2

When using write.table or write.csv in R, double quotes are added around all non-numeric fields by default regardless of whether the quotes are actually required for proper parsing of the csv file.

Take a Python script as an example:

import csv
f_out=open("pytest.csv", "w")
wri = csv.writer(f_out, delimiter=',')
wri.writerow(['c_numeric', 'c_str', 'c_str_spec'])
wri.writerow([11, "r1c2", "r1c3 nothing special"])
wri.writerow([21, "r2c2", "r2c3,with delim"])
wri.writerow([31, "r3c2", "r3c3\nwith carriage return"])
wri.writerow([41, "r4c2", "r3c3\"with double quote"])
f_out.close()

This will output the following into pytest.csv:

c_numeric,c_str,c_str_spec
11,r1c2,r1c3 nothing special
21,r2c2,"r2c3,with delim"
31,r3c2,"r3c3
with carriage return"
41,r4c2,"r3c3""with double quote"

This is what I expect and follows what Excel will output also.

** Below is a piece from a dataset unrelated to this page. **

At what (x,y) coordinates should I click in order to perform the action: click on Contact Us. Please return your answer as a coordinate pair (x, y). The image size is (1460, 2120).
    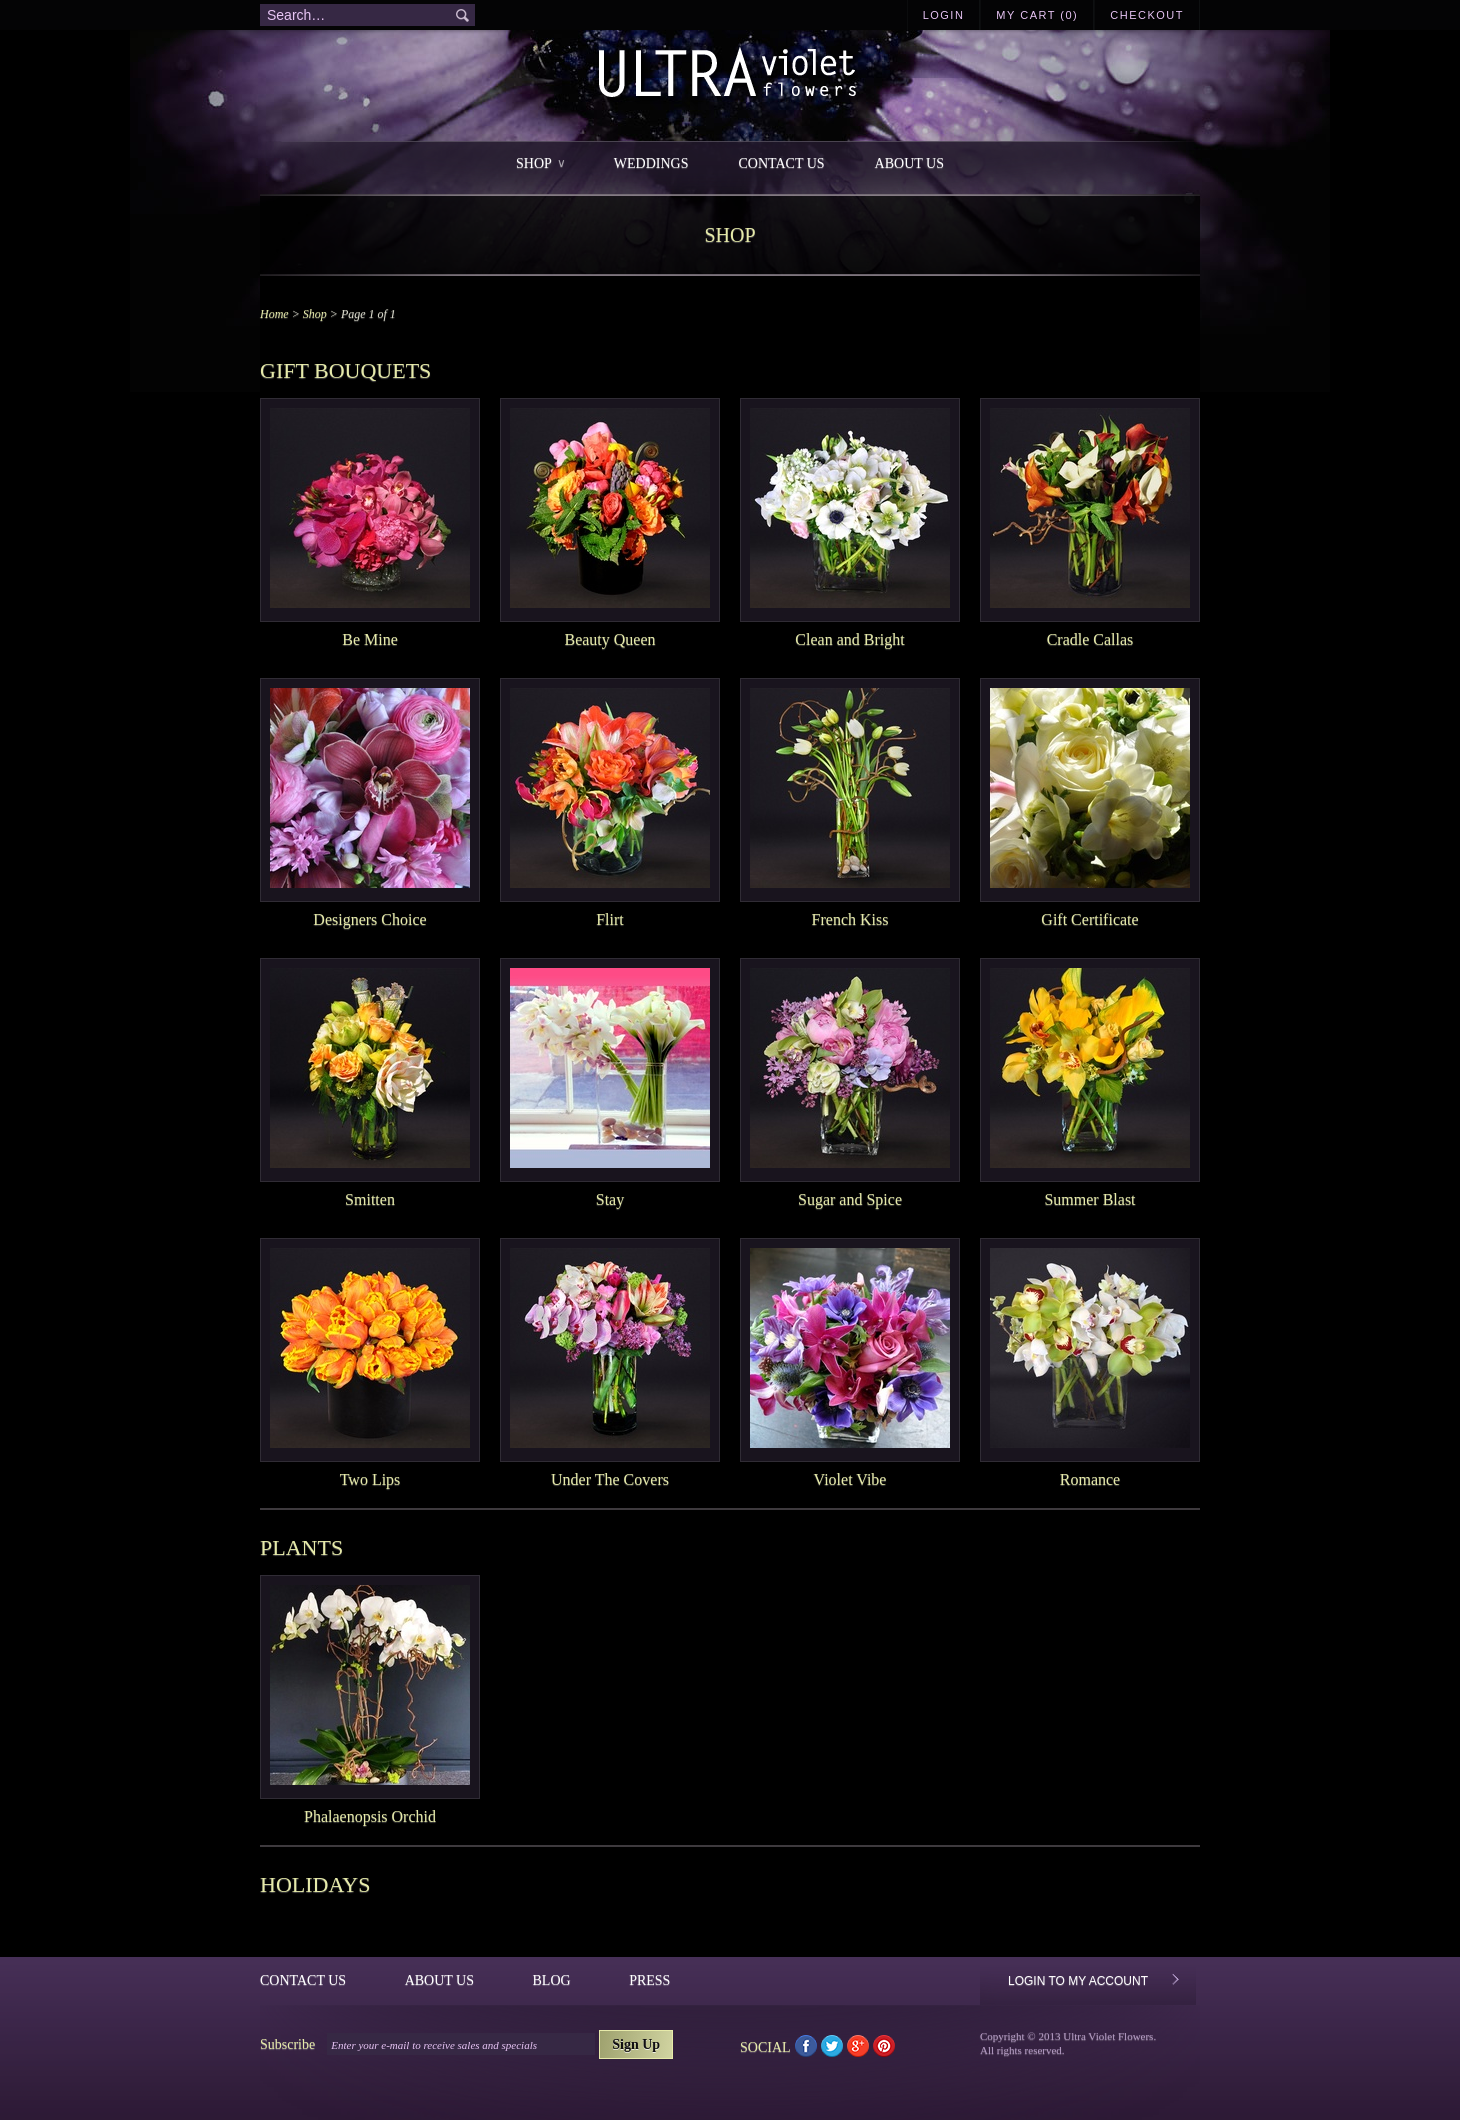
    Looking at the image, I should click on (781, 163).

Now let's process this file using R and write with and without quotes:

df <- read.csv("pytest.csv")
write.csv(df, 'Rtest.csv', row.names=FALSE)
write.csv(df, 'Rtest_NQ.csv', row.names=FALSE, quote=FALSE)

Here is Rtest.csv:

"c_numeric","c_str","c_str_spec"
11,"r1c2","r1c3 nothing special"
21,"r2c2","r2c3,with delim"
31,"r3c2","r3c3
with carriage return"
41,"r4c2","r3c3""with double quote"

Notice the quotes around all non-numeric fields.

Here is Rtest_NQ.csv:

c_numeric,c_str,c_str_spec
11,r1c2,r1c3 nothing special
21,r2c2,r2c3,with delim
31,r3c2,r3c3
with carriage return
41,r4c2,r3c3"with double quote

This file is technically corrupt as it's unreadable by any csv reader — so not a good option.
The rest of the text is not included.